The expression of the foregoing views upon the liability of the treasurer and his sureties leads us to conclude that the complaint in this action is sufficient. It is good in its averment of a failure to safely keep the city moneys, and to deliver them over to his successor, and in its allegations of a failure and neglect on Elliott’s part to pay over the sum of $18,000, or any part thereof, that came into his hands as treasurer of the city of Great Falls. If these allegations were true, he failed to perform the duties of his said office.

The complaint is drawn in contract, notwithstanding its allegations of a fraudulent and wrongful conversion. The pleader in making the charges of conversion believed the omission of a city treasurer to safely keep city funds war*92ranted such legal conclusions. The complaint, however, having been framed on the theory of an action to hold the defendants upon their liability in contract, immaterial, or even incorrect, legal conclusions do the defendants no possible harm. (Greentree v. Rosenstock, 61 N. Y. 583.)

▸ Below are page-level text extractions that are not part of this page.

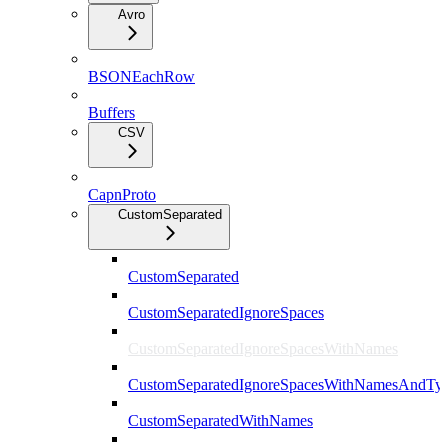
Avro
BSONEachRow
Buffers
CSV
CapnProto
CustomSeparated
CustomSeparated
CustomSeparatedIgnoreSpaces
CustomSeparatedIgnoreSpacesWithNames
CustomSeparatedIgnoreSpacesWithNamesAndTy
CustomSeparatedWithNames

We gather from the pleadings and proceedings that plaintiff had two theories of the case — one, that a failure to safely keep and pay over the city money constituted breaches of the bond; another, that a deposit of city funds in a bank that afterwards suspended by a city treasurer necessarily constituted a conversion. The first theory is correct, but the latter is not. (Livingston v. Woods, supra.)

Defendants likewise proceeded upon an erroneous theory in regarding the only issue in the case to be whether Elliott, as treasurer, fraudulently and wrongfully converted and appropriated to his own use §18,000 of the city’s money received by him as treasurer. They should have recognized the action as one in contract. Now, however, that the law concerning the liability of a city treasurer has been settled by the doctrine of Livingston v. Woods, supra, the parties hereto can amend their pleadings and try this case in accordance with the simple rules laid down in the opinion filed therein.

. Believing it just and proper that the action should be tried anew, the judgment and order of the district court are reversed, and the cause is remanded, with directions to grant a new trial.

Reversed and, remanded.

Pemberton, C. J., concurs. Pigott, J., disqualified.